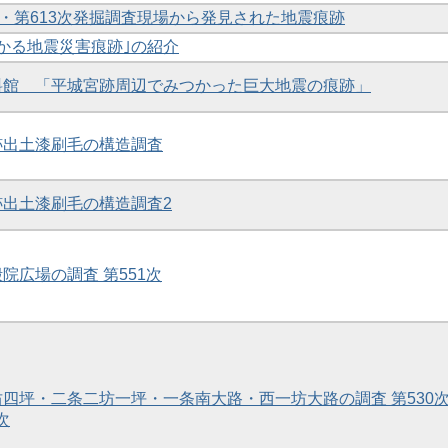
12次・第613次発掘調査現場から発見された地震痕跡
つかる地震災害痕跡｣の紹介
資料館 「平城宮跡周辺でみつかった巨大地震の痕跡」
京跡出土漆刷毛の構造調査
京跡出土漆刷毛の構造調査2
殿院広場の調査 第551次
二坊四坪・二条二坊一坪・一条南大路・西一坊大路の調査 第530
次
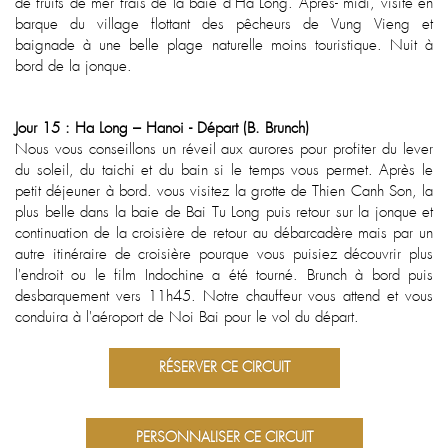
de fruits de mer frais de la baie d’Ha Long. Après- midi, visite en
barque du village flottant des pêcheurs de Vung Vieng et
baignade à une belle plage naturelle moins touristique. Nuit à
bord de la jonque.
Jour 15 : Ha Long – Hanoi - Départ (B. Brunch)
Nous vous conseillons un réveil aux aurores pour profiter du lever
du soleil, du taichi et du bain si le temps vous permet. Après le
petit déjeuner à bord. vous visitez la grotte de Thien Canh Son, la
plus belle dans la baie de Bai Tu Long puis retour sur la jonque et
continuation de la croisière de retour au débarcadère mais par un
autre itinéraire de croisière pourque vous puisiez découvrir plus
l'endroit ou le film Indochine a été tourné. Brunch à bord puis
desbarquement vers 11h45. Notre chauffeur vous attend et vous
conduira à l'aéroport de Noi Bai pour le vol du départ.
RÉSERVER CE CIRCUIT
PERSONNALISER CE CIRCUIT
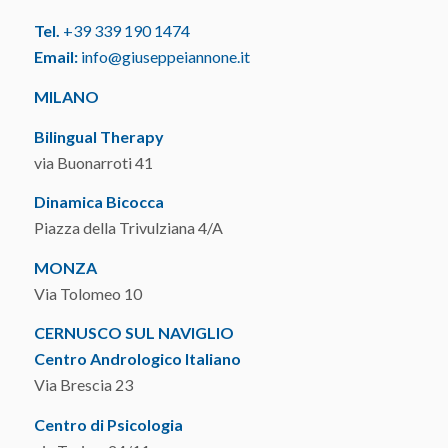
Tel.
+39 339 190 1474
Email:
info@giuseppeiannone.it
MILANO
Bilingual Therapy
via Buonarroti 41
Dinamica Bicocca
Piazza della Trivulziana 4/A
MONZA
Via Tolomeo 10
CERNUSCO SUL NAVIGLIO
Centro Andrologico Italiano
Via Brescia 23
Centro di Psicologia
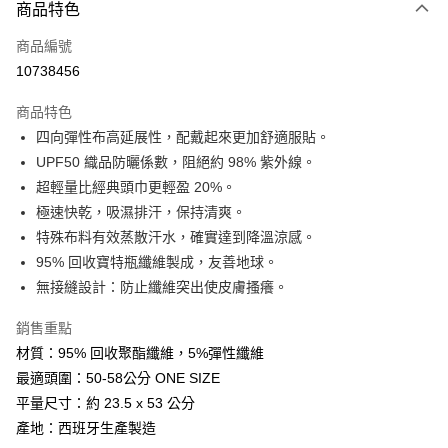
商品特色
LINE Pay
商品編號
Apple Pay
10738456
街口支付
商品特色
悠遊付
四向彈性布高延展性，配戴起來更加舒適服貼。
Google Pay
UPF50 織品防曬係數，阻絕約 98% 紫外線。
超輕量比經典頭巾更輕盈 20%。
全盈+PAY
極速快乾，吸濕排汗，保持清爽。
AFTEE先享後付
特殊布料有效蒸散汗水，確實達到降溫涼感。
相關說明
95% 回收寶特瓶纖維製成，友善地球。
【關於「AFTEE先享後付」】
無接縫設計：防止纖維突出使皮膚搔癢。
ATM付款
AFTEE先享後付是「在收到商品之後才付款」的支付方式。 讓您購物簡單
便利好安心！
銷售重點
１．簡單：不需註冊會員、不需綁卡、不需儲值。
運送方式
２．便利：只要手機號碼，簡訊認證，即可結帳。
材質：95% 回收聚酯纖維，5%彈性纖維
３．安心：先確認商品／服務後，再付款。
全家取貨付款
最適頭圍：50-58公分 ONE SIZE
每筆NT$60，滿NT$599(含以上)免運費
平量尺寸：約 23.5 x 53 公分
【「AFTEE先享後付」結帳流程】
１．於結帳方式選擇「AFTEE先享後付」後，將跳轉至「AFTEE先享後付」
產地：西班牙生產製造
付款後全家取貨
結帳頁面，進行簡訊認證並確認金額後，即可完成結帳。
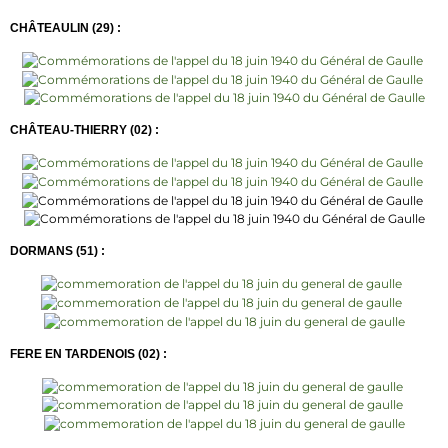
CHÂTEAULIN (29) :
CHÂTEAU-THIERRY (02) :
DORMANS (51) :
FERE EN TARDENOIS (02) :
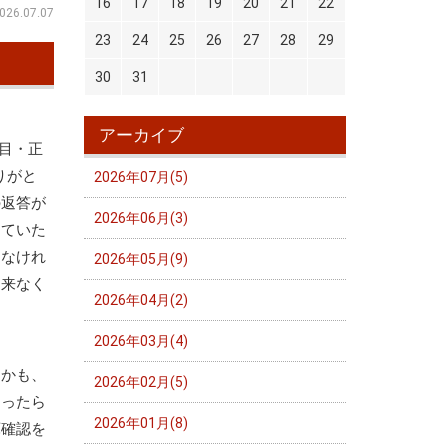
16
17
18
19
20
21
22
026.07.07
23
24
25
26
27
28
29
30
31
アーカイブ
面目・正
ありがと
2026年07月(5)
の返答が
2026年06月(3)
していた
しなけれ
2026年05月(9)
出来なく
2026年04月(2)
2026年03月(4)
しかも、
2026年02月(5)
まったら
2026年01月(8)
庫確認を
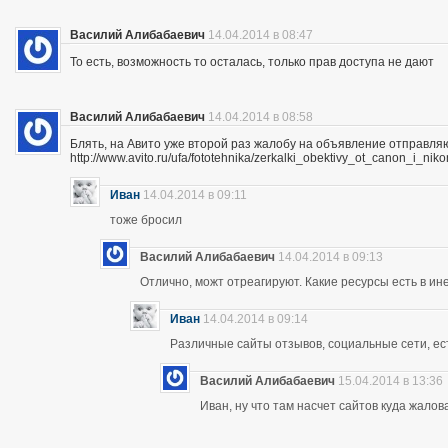
Василий Алибабаевич
14.04.2014 в 08:47
То есть, возможность то осталась, только прав доступа не дают
Василий Алибабаевич
14.04.2014 в 08:58
Блять, на Авито уже второй раз жалобу на объявление отправля
http://www.avito.ru/ufa/fototehnika/zerkalki_obektivy_ot_canon_i_
Иван
14.04.2014 в 09:11
тоже бросил
Василий Алибабаевич
14.04.2014 в 09:13
Отлично, можт отреагируют. Какие ресурсы есть в ине
Иван
14.04.2014 в 09:14
Различные сайты отзывов, социальные сети, ес
Василий Алибабаевич
15.04.2014 в 13:36
Иван, ну что там насчет сайтов куда жалов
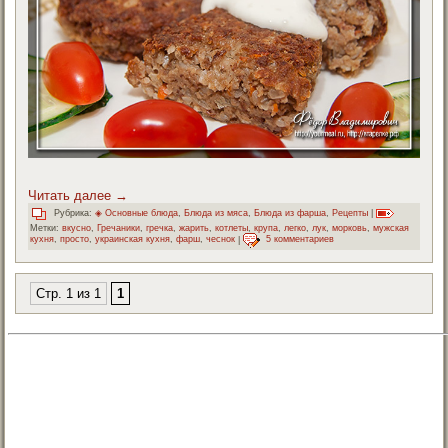
Читать далее
→
Рубрика:
◈ Основные блюда
,
Блюда из мяса
,
Блюда из фарша
,
Рецепты
|
Метки:
вкусно
,
Гречаники
,
гречка
,
жарить
,
котлеты
,
крупа
,
легко
,
лук
,
морковь
,
мужская
кухня
,
просто
,
украинская кухня
,
фарш
,
чеснок
|
5 комментариев
Стр. 1 из 1
1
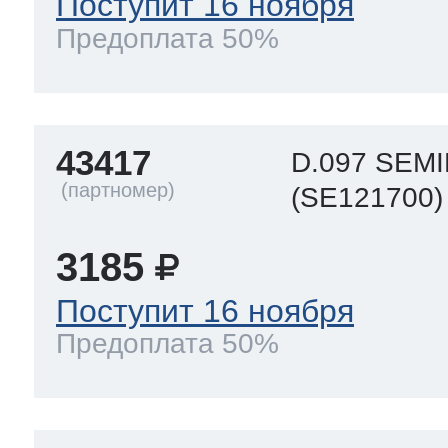
Поступит 16 ноября
Предоплата 50%
43417
D.097 SEM
(SE121700)
3185
Поступит 16 ноября
Предоплата 50%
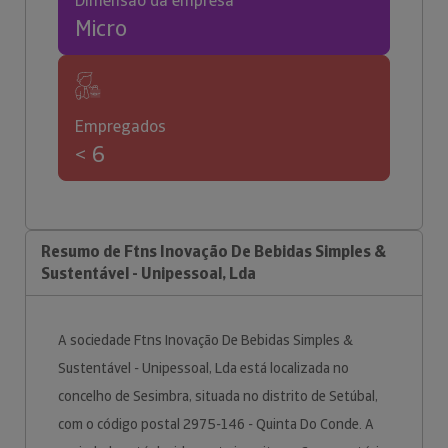
Dimensão da empresa
Micro
Empregados
< 6
Resumo de Ftns Inovação De Bebidas Simples &
Sustentável - Unipessoal, Lda
A sociedade Ftns Inovação De Bebidas Simples &
Sustentável - Unipessoal, Lda está localizada no
concelho de Sesimbra, situada no distrito de Setúbal,
com o código postal 2975-146 - Quinta Do Conde. A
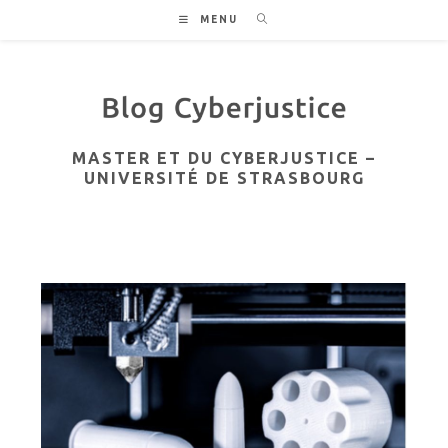
Skip
MENU
to
content
MASTER ET DU CYBERJUSTICE –
UNIVERSITÉ DE STRASBOURG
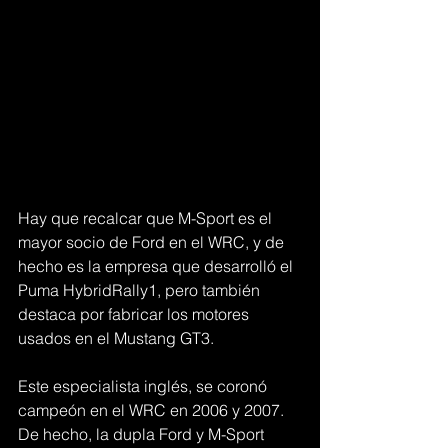
Hay que recalcar que M-Sport es el 
mayor socio de Ford en el WRC, y de 
hecho es la empresa que desarrolló el 
Puma HybridRally1, pero también 
destaca por fabricar los motores 
usados en el Mustang GT3.
Este especialista inglés, se coronó 
campeón en el WRC en 2006 y 2007. 
De hecho, la dupla Ford y M-Sport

◆ **What this task involves**:
Where a line of the data includes the string "есть", list that line.

◆ **Worked solution**:
То есть, возможность то осталась, только прав доступа не дают
Отлично, можт отреагируют. Какие ресурсы есть в ине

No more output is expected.